**Source data:**
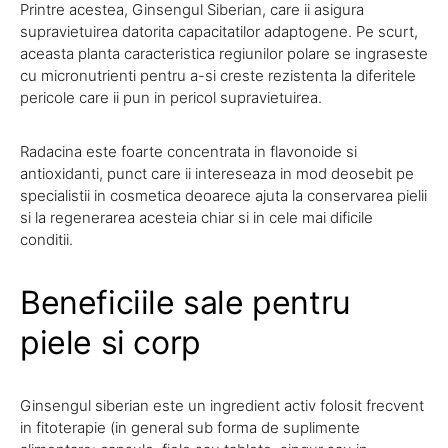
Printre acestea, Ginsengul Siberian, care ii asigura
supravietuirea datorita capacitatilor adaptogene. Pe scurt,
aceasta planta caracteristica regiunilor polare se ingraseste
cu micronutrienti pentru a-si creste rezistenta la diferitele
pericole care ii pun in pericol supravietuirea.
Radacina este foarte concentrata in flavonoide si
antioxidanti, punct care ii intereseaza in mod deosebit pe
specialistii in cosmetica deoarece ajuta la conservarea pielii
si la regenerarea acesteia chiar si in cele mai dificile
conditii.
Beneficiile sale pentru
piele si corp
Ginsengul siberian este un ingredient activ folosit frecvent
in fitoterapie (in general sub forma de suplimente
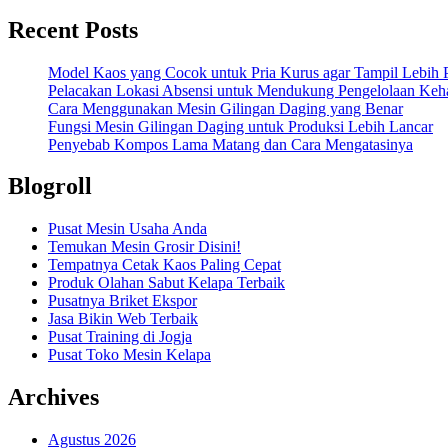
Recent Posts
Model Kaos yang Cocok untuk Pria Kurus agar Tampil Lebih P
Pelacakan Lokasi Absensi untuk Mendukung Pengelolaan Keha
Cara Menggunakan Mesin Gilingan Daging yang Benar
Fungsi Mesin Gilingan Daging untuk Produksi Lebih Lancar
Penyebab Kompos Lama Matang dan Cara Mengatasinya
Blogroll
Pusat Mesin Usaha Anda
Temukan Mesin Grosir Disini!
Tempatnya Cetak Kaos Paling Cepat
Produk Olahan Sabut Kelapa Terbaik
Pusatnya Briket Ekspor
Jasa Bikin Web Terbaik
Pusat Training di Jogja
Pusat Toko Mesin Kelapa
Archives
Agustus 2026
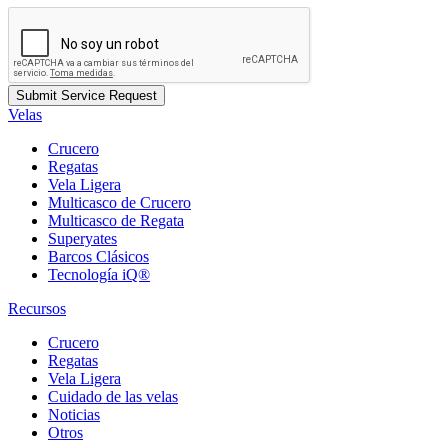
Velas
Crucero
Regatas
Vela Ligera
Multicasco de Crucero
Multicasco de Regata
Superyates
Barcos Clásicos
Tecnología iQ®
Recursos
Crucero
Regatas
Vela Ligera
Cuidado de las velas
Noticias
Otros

---

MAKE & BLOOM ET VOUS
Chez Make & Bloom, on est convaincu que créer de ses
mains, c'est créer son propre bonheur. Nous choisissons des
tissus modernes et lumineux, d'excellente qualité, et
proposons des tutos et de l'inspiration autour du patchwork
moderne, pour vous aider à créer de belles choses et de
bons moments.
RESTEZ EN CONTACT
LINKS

--

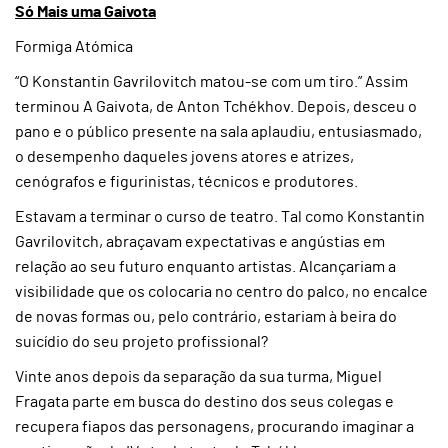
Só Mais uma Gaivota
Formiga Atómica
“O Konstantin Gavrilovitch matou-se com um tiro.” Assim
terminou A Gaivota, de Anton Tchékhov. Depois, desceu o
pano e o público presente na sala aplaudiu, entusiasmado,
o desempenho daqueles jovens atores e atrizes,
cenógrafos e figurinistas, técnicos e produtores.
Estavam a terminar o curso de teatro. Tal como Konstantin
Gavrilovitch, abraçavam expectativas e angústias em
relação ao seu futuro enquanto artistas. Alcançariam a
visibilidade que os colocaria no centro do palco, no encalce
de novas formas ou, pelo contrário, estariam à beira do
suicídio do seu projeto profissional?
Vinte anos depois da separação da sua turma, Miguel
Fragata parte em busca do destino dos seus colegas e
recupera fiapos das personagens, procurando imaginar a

**What needs to be done:** Show each line of the data that contains the string "Multicasco".

**Answer:**
Multicasco de Crucero
Multicasco de Regata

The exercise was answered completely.